From the first line to the last, retype everything below exactly, minus the pictures.
*****
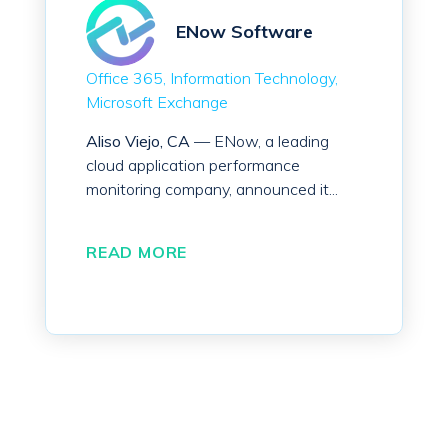
ENow Software
Office 365
Information Technology
Microsoft Exchange
Aliso Viejo, CA
— ENow, a leading
cloud application performance
monitoring company, announced it...
READ MORE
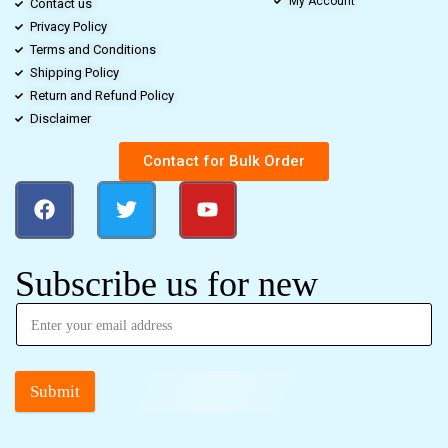
My Account
Contact us
Privacy Policy
Terms and Conditions
Shipping Policy
Return and Refund Policy
Disclaimer
Contact for Bulk Order
Subscribe us for new
Submit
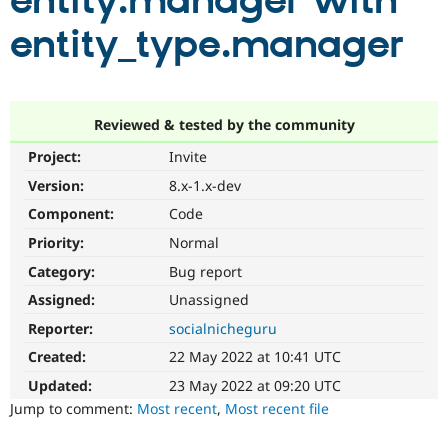
entity.manager with
entity_type.manager
Community
Drupal AI
Documentat
Find a Drupa
Certified Pa
Support Drupal
Case Studie
Getting star
About the
Reviewed & tested by the community
Become a D
Community
Project:
Invite
Certified Pa
Version:
8.x-1.x-dev
Get Started
Drupal for
Local Devel
The Drupal
Governmen
Guide
How to Cont
Association
Component:
Code
Find a Hosti
Provider
Priority:
Normal
Try Drupal CMS
Category:
Bug report
Drupal for 
Developer R
DrupalCon
Donate
Education
Assigned:
Unassigned
Find a Migra
Try Hosting
Partner
Reporter:
socialnicheguru
Drupal CMS
Events
Become a Pa
Drupal for N
Guide
Created:
22 May 2022 at 10:41 UTC
Updated:
23 May 2022 at 09:20 UTC
Find Trainin
Jobs / Caree
Become a Ri
Jump to comment:
Most recent
,
Most recent file
Drupal for
Drupal User
Maker
eCommerce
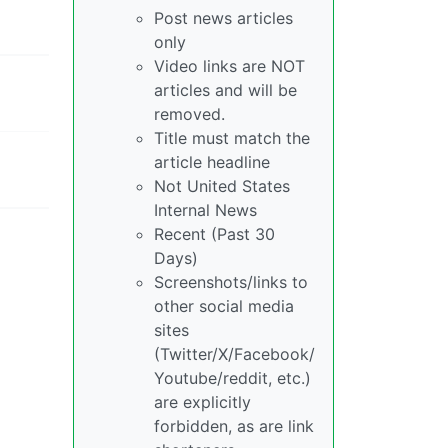
Post news articles
only
Video links are NOT
articles and will be
removed.
Title must match the
article headline
Not United States
Internal News
Recent (Past 30
Days)
Screenshots/links to
other social media
sites
(Twitter/X/Facebook/
Youtube/reddit, etc.)
are explicitly
forbidden, as are link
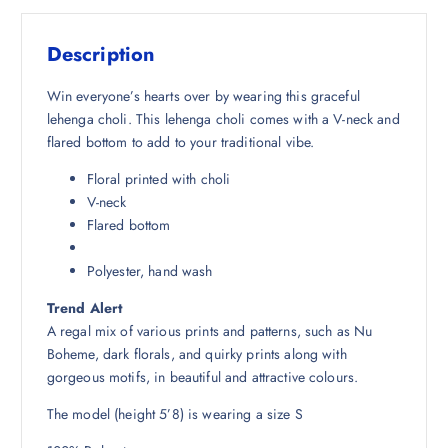
s
₹
:
2
Description
₹
,
7
6
Win everyone’s hearts over by wearing this graceful
,
7
lehenga choli. This lehenga choli comes with a V-neck and
0
7
flared bottom to add to your traditional vibe.
4
.
Floral printed with choli
8
5
V-neck
.
0
Flared bottom
5
.
0
Polyester, hand wash
.
Trend Alert
A regal mix of various prints and patterns, such as Nu
Boheme, dark florals, and quirky prints along with
gorgeous motifs, in beautiful and attractive colours.
The model (height 5’8) is wearing a size S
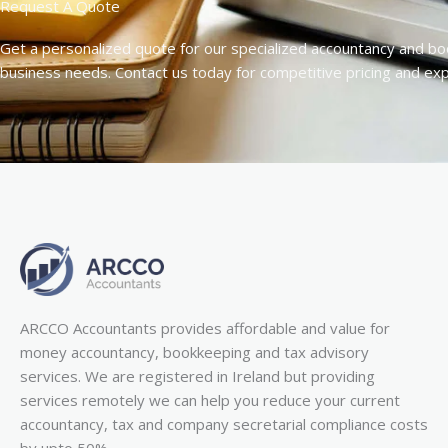
Request A Quote
Get a personalized quote for our specialized accountancy and bo
business needs. Contact us today for competitive pricing and ex
ARCCO Accountants provides affordable and value for
money accountancy, bookkeeping and tax advisory
services. We are registered in Ireland but providing
services remotely we can help you reduce your current
accountancy, tax and company secretarial compliance costs
by upto 50%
*****
> _FINISHED EXERCISE_:
ENow Software
Office 365
Information Technology
Microsoft Exchange
Aliso Viejo, CA
— ENow, a leading
cloud application performance
monitoring company, announced it...
READ MORE
My Account
Contact us
Privacy Policy
Terms and Conditions
Shipping Policy
Return and Refund Policy
Disclaimer
Contact for Bulk Order
Subscribe us for new
Submit
entity.manager with
entity_type.manager
Community
Drupal AI
Documentat
Find a Drupa
Certified Pa
Support Drupal
Case Studie
Getting star
About the
Reviewed & tested by the community
Become a D
Community
Project:
Invite
Certified Pa
Version:
8.x-1.x-dev
Get Started
Drupal for
Local Devel
The Drupal
Governmen
Guide
How to Cont
Association
Component:
Code
Find a Hosti
Provider
Priority:
Normal
Try Drupal CMS
Category:
Bug report
Drupal for 
Developer R
DrupalCon
Donate
Education
Assigned:
Unassigned
Find a Migra
Try Hosting
Partner
Reporter:
socialnicheguru
Drupal CMS
Events
Become a Pa
Drupal for N
Guide
Created:
22 May 2022 at 10:41 UTC
Updated:
23 May 2022 at 09:20 UTC
Find Trainin
Jobs / Caree
Become a Ri
Jump to comment:
Most recent
,
Most recent file
Drupal for
Drupal User
Maker
eCommerce
Post news articles
only
Video links are NOT
articles and will be
removed.
Title must match the
article headline
Not United States
Internal News
Recent (Past 30
Days)
Screenshots/links to
other social media
sites
(Twitter/X/Facebook/
Youtube/reddit, etc.)
are explicitly
forbidden, as are link
s
₹
:
2
Description
₹
,
7
6
Win everyone’s hearts over by wearing this graceful
,
7
lehenga choli. This lehenga choli comes with a V-neck and
0
7
flared bottom to add to your traditional vibe.
4
.
Floral printed with choli
8
5
V-neck
.
0
Flared bottom
5
.
0
Polyester, hand wash
.
Trend Alert
A regal mix of various prints and patterns, such as Nu
Boheme, dark florals, and quirky prints along with
gorgeous motifs, in beautiful and attractive colours.
The model (height 5’8) is wearing a size S
Request A Quote
Get a personalized quote for our specialized accountancy and bo
business needs. Contact us today for competitive pricing and ex
ARCCO Accountants provides affordable and value for
money accountancy, bookkeeping and tax advisory
services. We are registered in Ireland but providing
services remotely we can help you reduce your current
accountancy, tax and company secretarial compliance costs
by upto 50%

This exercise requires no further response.